FIGURE 3.

Functional ER synthesis in infected MDA-MB-231 cells. A, cells were infected with the parent recombinant adenovirus (Ad5) at m.o.i. 150, a recombinant adenovirus bearing cDNA for ERα (α) at 50 m.o.i., ERα_203/4/11 (α_203/4/11) at 150 m.o.i., or ERα_203/4 (α_203/4) at 100 m.o.i. In all infections, the total m.o.i. was adjusted to 150 by supplementing with the parent Ad5. Intracellular localization of receptor proteins was examined by ICC. Infected cells as a function of time (shown at 48 h post-infection) were probed with an ERα-specific antibody (HC-20) followed by a fluorescein-conjugated secondary antibody (FITC). 4′, 6-Diamidino-2-phenylindole (DAPI) was used to stain nuclei. B, cell extracts (10 μg) of infected cells at indicated times were subjected to WB using the horseradish peroxidase-conjugated monoclonal FLAG antibody. Molecular mass in kDa is indicated. ^*72 denotes extracts of the parent adenovirus-infected cells at 72 h.

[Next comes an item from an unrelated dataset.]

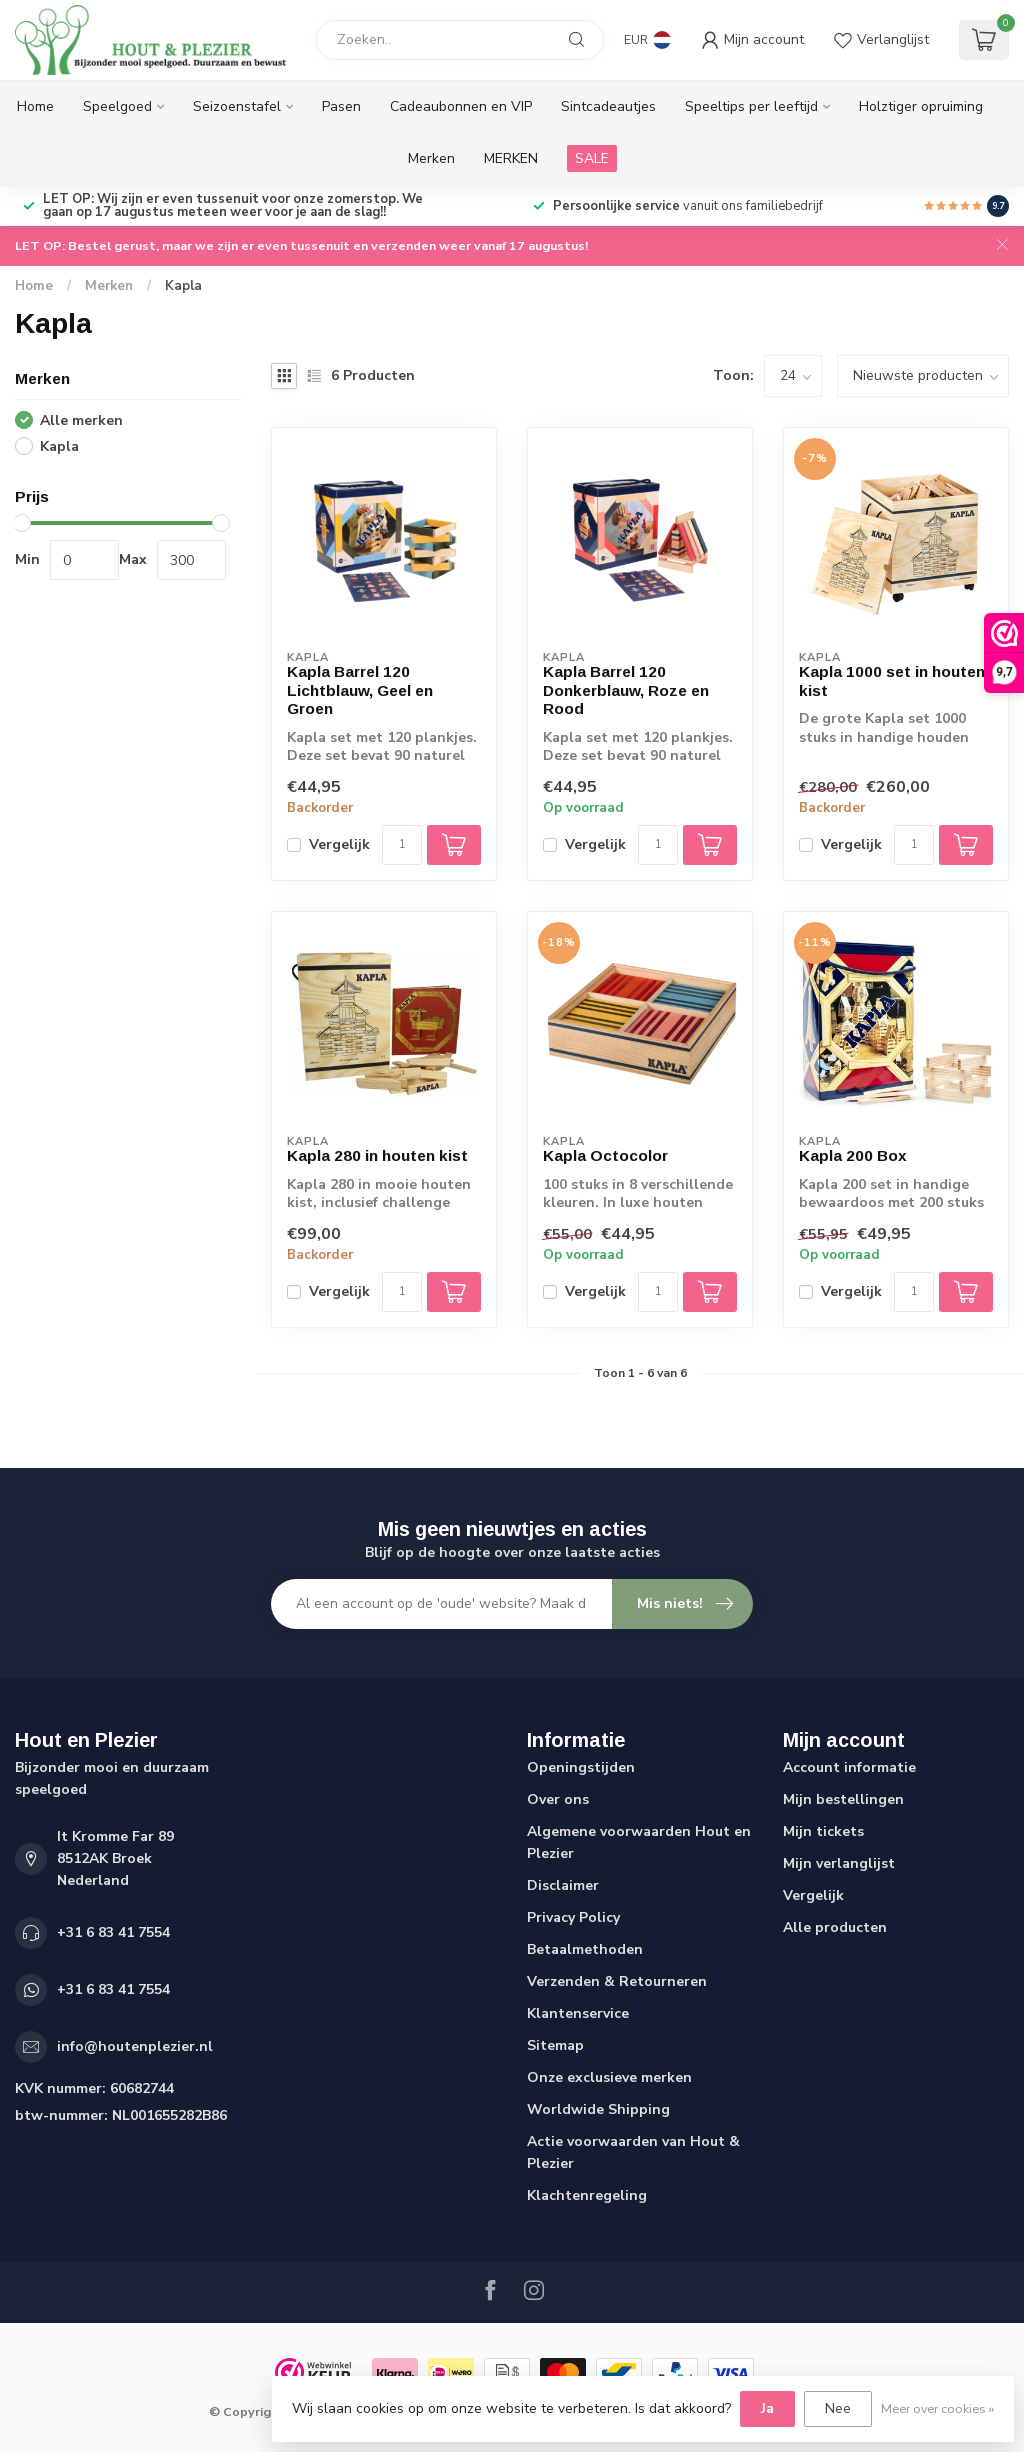 The width and height of the screenshot is (1024, 2452). What do you see at coordinates (608, 106) in the screenshot?
I see `Sintcadeautjes` at bounding box center [608, 106].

C, cell extracts (10 μg) of infected cells for the indicated times were subjected EMSA in the absence (-) or presence (+) of a FLAG antibody (Ab). ^*72 indicates extracts of the parent adenovirus-infected cells at 72 h. ERE indicates the unbound radiolabeled ERE, and ER-ERE denotes the radiolabeled ERE-bound ERs. D, effects of ERs on the expression of the C3, TGFA, and TFF1 genes. At 48 h post-infection, cells were treated without (-) or with 10^-9 m E2 (E2) for 24 h. Isolated total RNA was processed for and subjected to qPCR. The expression of the genes was compared with that observed in cells infected with Ad5 in the absence of E2, which is set to 1. All experiments are repeated three independent times. Asterisk indicates significant change.